JEFFERSON CITY – More than 90 students scattered across Missouri at the beginning of June with a passion for transforming lives and communities with the gospel.
These students serve as summer missionaries equipped by the Missouri Baptist Convention. They are sent out to serve for 10 weeks with churches, associations and other ministries across the state. They also served as small group leaders during Super Summer, the MBC’s camp for youth held at Hannibal-LaGrange University each year.
According to David Hendrick, director of the missions program, the Summer Missions Mentor Initiative exists not merely to provide volunteers to help with various tasks around the state. The program challenges students to follow Christ eagerly and to make disciples, multiply churches and develop leaders for a lifetime.
Summer missionary Gregory Collins is serving for 10 weeks at True Life Community Church in New Town (a community in St. Charles), where he is helping build up the church plant’s youth ministry through Vacation Bible School, Bible studies, block parties, summer camps and similar outreach events.
“I hope that God … gives me the boldness that I need to proclaim the truth of the gospel among youth in the community,” he said, adding that he wants God to fill him with His love, so that he can love the people he reaches with the gospel.
Like Collins, other students are eager to “do the work of the Kingdom,” said Hendrick, who expressed his own excitement at being able to feed the God-given passion these students have.
Summer missionary Moriah Hendrick is deployed in South St. Louis, where she is working at a refugee resettlement center, providing childcare and English as a Second Language classes. She expressed her gratitude that, through their giving to the Cooperative Program and the Missouri Missions Offering, Missouri Baptists have provided an avenue for young people to go on mission for the summer.
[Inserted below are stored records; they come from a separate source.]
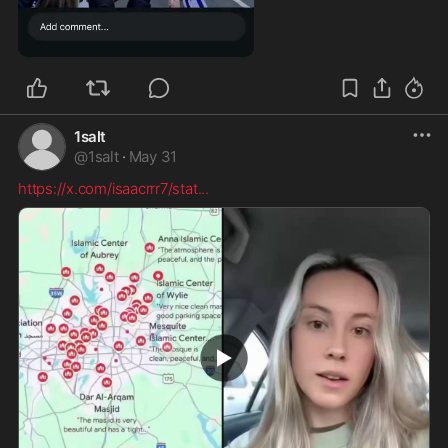
0:10
1salt
@
1salt
·
May 31
https://x.com/isaacrrr7/stat
...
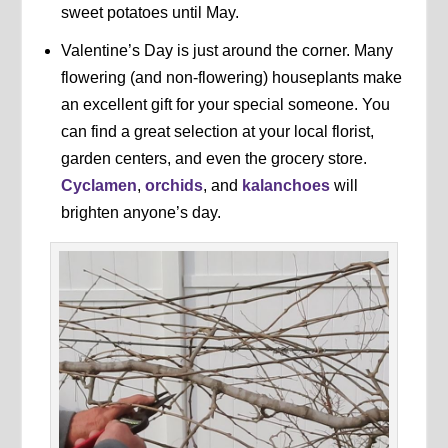
sweet potatoes until May.
Valentine’s Day is just around the corner. Many
flowering (and non-flowering) houseplants make
an excellent gift for your special someone. You
can find a great selection at your local florist,
garden centers, and even the grocery store.
Cyclamen
,
orchids
, and
kalanchoes
will
brighten anyone’s day.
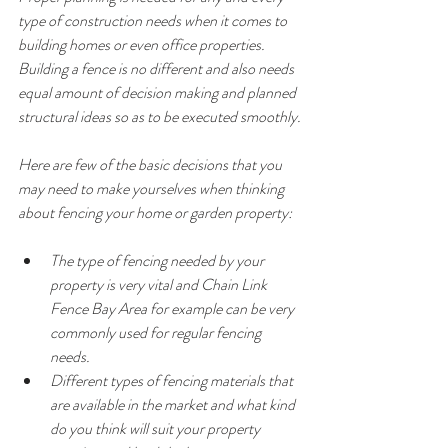
type of construction needs when it comes to 
building homes or even office properties. 
Building a fence is no different and also needs 
equal amount of decision making and planned 
structural ideas so as to be executed smoothly.
Here are few of the basic decisions that you 
may need to make yourselves when thinking 
about fencing your home or garden property:
The type of fencing needed by your 
property is very vital and Chain Link 
Fence Bay Area for example can be very 
commonly used for regular fencing 
needs.
Different types of fencing materials that 
are available in the market and what kind 
do you think will suit your property 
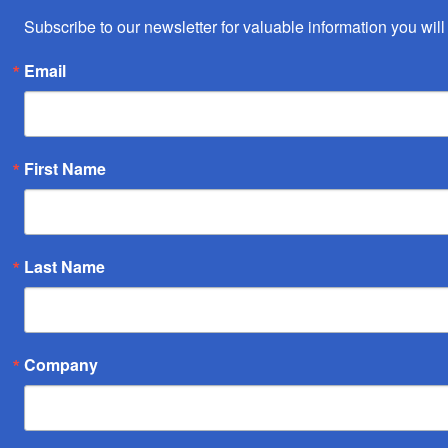
Subscribe to our newsletter for valuable information you will 
Email
First Name
Last Name
Company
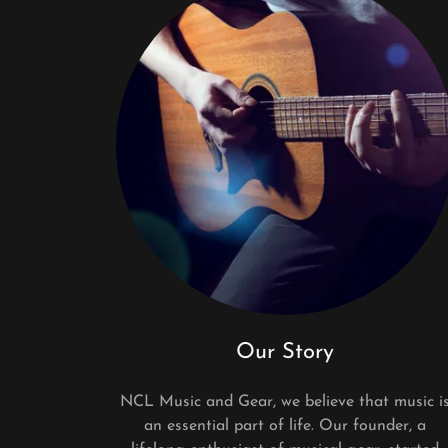
Our Story
NCL Music and Gear, we believe that music i
an essential part of life. Our founder, a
Moriah and her peers began their journey as summer missionaries in early June on the campus of Hannibal-LaGrange University, where they received training.
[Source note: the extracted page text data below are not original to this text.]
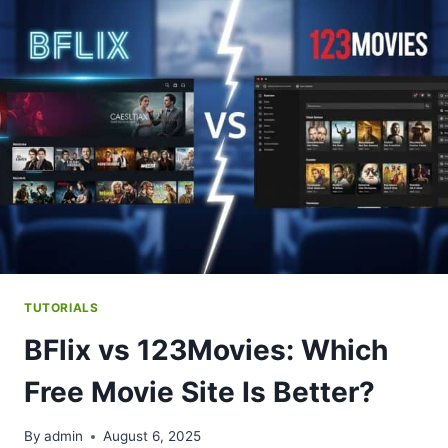
SITE
WINS?
TUTORIALS
BFlix vs 123Movies: Which
Free Movie Site Is Better?
By
admin
August 6, 2025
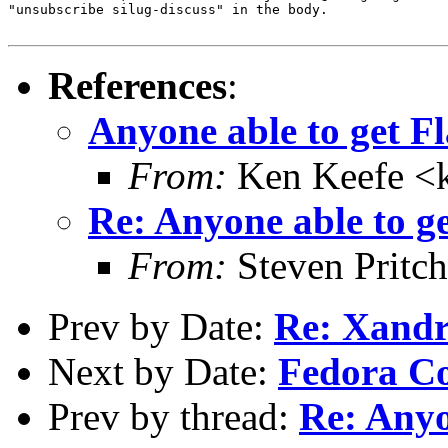
"unsubscribe silug-discuss" in the body.

References
:
Anyone able to get F
From:
Ken Keefe <k
Re: Anyone able to g
From:
Steven Pritc
Prev by Date:
Re: Xandr
Next by Date:
Fedora Co
Prev by thread:
Re: Anyo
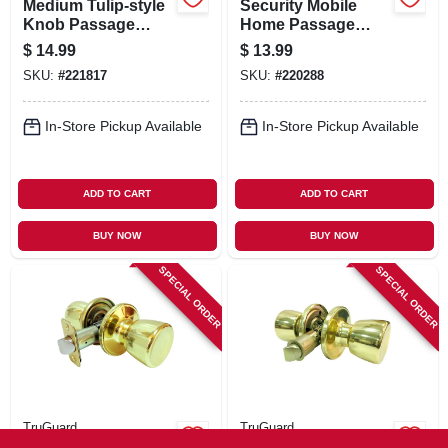
Medium Tulip-style
Security Mobile
Knob Passage
Home Passage
Lockset, Antique
Lockset, Polished
$
14.99
$
13.99
Brass
Brass
SKU:
#
221817
SKU:
#
220288
In-Store Pickup Available
In-Store Pickup Available
ADD TO CART
ADD TO CART
BUY NOW
BUY NOW
SPECIAL ORDER
SPECIAL ORDER
TruGuard
TruGuard
Medium Tulip Knob
Tulip-style Knob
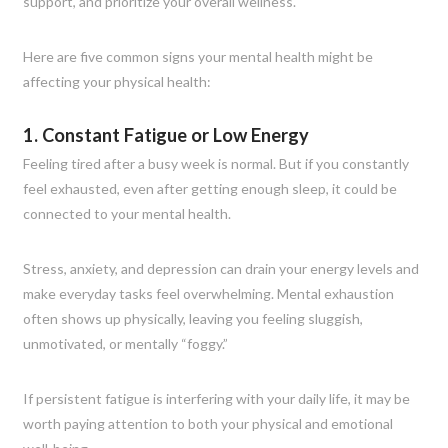
support, and prioritize your overall wellness.
Here are five common signs your mental health might be
affecting your physical health:
1. Constant Fatigue or Low Energy
Feeling tired after a busy week is normal. But if you constantly
feel exhausted, even after getting enough sleep, it could be
connected to your mental health.
Stress, anxiety, and depression can drain your energy levels and
make everyday tasks feel overwhelming. Mental exhaustion
often shows up physically, leaving you feeling sluggish,
unmotivated, or mentally “foggy.”
If persistent fatigue is interfering with your daily life, it may be
worth paying attention to both your physical and emotional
The training week, she said, “was just a consistent reminder of our responsibility to fulfill the Great Commission, and to step out in faith and to act on the things that God is calling us to do.”
The training week emphasized the need to think, not like “consumer Christians,” but like true followers of Christ assigned to a day-to-day, lifelong missionary task. The summer missionaries also learned how to show Christlike compassion to people who—for cultural reasons or simply because they have never accepted the gospel message—act and think differently than they do.
The MBC’s David Hendrick said the training week is not the only aspect of the summer missionary program that focuses on developing students into young Christian leaders. In addition, students are connected to a mentor who encourages them and helps them grow as disciples and as disciple-makers.
None of this, however, is possible without Missouri Baptists’ generous giving through the Cooperative Program and—insofar as this ministry is concerned—through the Missouri Missions Offering.
The Cooperative Program (CP) is the funding process Southern Baptists have used since 1925 to support missions and evangelism at the state, national, and international levels. Through CP, the mission of one church is extended to ministries that reach the lost, hungry, and hurting.
The Missouri Missions Offering (MMO) is the annual state missions offering that directly supports nearly 20 missions projects in Missouri, like summer missions.
“This ministry happens because of that,” Hendrick said, adding that Missouri Baptists have every reason to be proud of the students and of the missionary program that they’re supporting through these offerings.